I write for myself, and since I am a black South African, I suppose I am solely writing for that audience. It’s funny that we seldom take the same issue of Russian greats for example. Tolstoy was certainly not writing for an American or South African readership. And yet his Russian and French infected characters with impossible names for someone foreign to Russian do not get in the way of our accessing their universal humanity. When I encounter literature that demands meeting the other as they present themselves, and not as I’d like to imagine them, my delight as a reader is learning to speak their tongue. Beloved for example, taught me this. Eurocentric as many literary circles can be, the global North (and English) is not the center or monopolistic source of human experience and stories. The Virus delights in the language and cultural currency of its protagonist. As a writer I’m sensitive to not shutting out a monolingual reader, but my fidelity is very much to the veracity and accuracy of my character. Language is in service of that — it has to be true to the character and their story.

That’s an interesting perspective, Magogodi. But since the Afrikaans words come almost without warning, I found that reading and grasping the story at a sitting might be a bit tedious for a reader who isn’t familiar with the language. How do you think (African) writers can savour the experience of infusing local words into their works and still be able to captivate and carry their non – indigenous readers along?

I can’t speak for other writers, especially not other African writers given the continent’s rich diversity. I will say not every piece of literature can or should be digested in a single sitting. If something slows you down and makes you uncomfortable using your usual reading tools — it may be stretching you as a reader by challenging you to engage in a different way. It may also be trash, Lol. Or simply not for you.

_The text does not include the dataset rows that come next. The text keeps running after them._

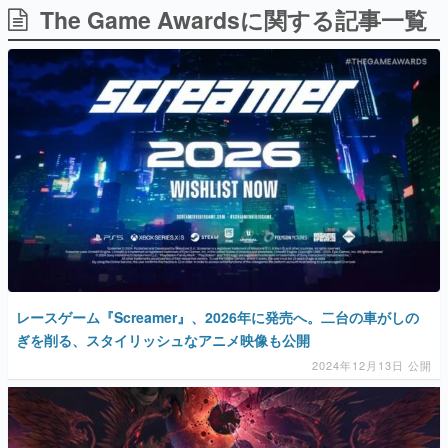
The Game Awardsに関する記事一覧
日本のコンテンツ産業やカルチャーに与えた影響を探る企
画です。
日本モバイルゲーム産業史
日本のモバイルゲーム史における主要なトピック・タイト
ルを網羅するほか、開発者へのインタビューや識者による
解説を掲載。約20年の歴史が一望できる決定版！
若ゲのいたり〜ゲームクリエイターの青春〜
『うつヌケ』『ペンと箸』等で知られるマンガ家・田中圭
一先生によるゲーム業界レポートマンガです。
なんでゲームは面白い？
ゲーム開発者・hamatsu氏がゲームの魅力を画面や操作の
具体的な形から解き明かしていく、硬派で骨太な評論連載
です。
ゲームが変えた日本語
レースゲーム『Screamer』、2026年に発売へ。二台の車がしの
「経験値」「裏技」「ラスボス」… ゲームにまつわる言葉
の起源や用法の変遷を、コンピューター文化史研究家・タ
ぎを削る、スタイリッシュなアニメ映像も公開
イニーP氏が徹底調査。
2024年12月13日 公開
カテゴリ
特集記事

Ha ha. I guess at the end, we actually do read to learn. This line from your story stuck with me, ‘The bush fucked you. Made you FUBAR… Somehow, all of us, we was totally fucked up beyond recognition.’ It is for me, the summary of The Virus. Struggles, wars, betrayals and losses, all unforgettable. And like JP Clark puts it in his poem, we are all casualties. But the war still doesn’t end. Like a virus, it spreads and spreads as even ‘after the war, the fighting went on.’ Where then lies the hope, Magogodi?

Lol! Hope is in the writing itself. I wouldn’t trust a writer who doesn’t have hope. The Virus is very much about hope–about a man grappling with his faint glimmer of hope, his hope to heal, to return his tribe to glory and to restore an order he was taught is Bible truth. It might not be Hallmark happy hope, but it’s definitely there.

And in the midst of all that pain and loss is still the narrator whose biggest dream is to join the circus. Although he’s too ashamed to admit it. For me, that dream represents hope, the thought of a better and happier life that keeps humanity going despite all the troubles. What can you say about that?

I’d say that’s interesting. For me his circus dream speaks to his complexity. Who doesn’t have odd and inexplicable dreams they are ashamed to admit? But I don’t like telling readers how to read anything–that’s the story’s job.

Away from The Virus, you’re currently working on a collection of short stories. Still exploring the lives of South Africans in hostile environments. Do you find yourself obliged to tell these stories?

No, not at all. It’s a privilege to tell the stories inside me. Your question also gets back to that “Who do you write for” business. Writing for myself means freedom. The only obligation is meeting my own standard of truth and beauty, being true to the heart and soul of my characters.

It’s been lovely talking to you, Magogodi. With the Caine Prize in mind, what would you say is the bigger picture for your career as a writer?

Prizes like Caine are a nice nod but certainly not how I think about my writing career. My big picture is quite simple: to write. The beginning and end of my career ambition is to write.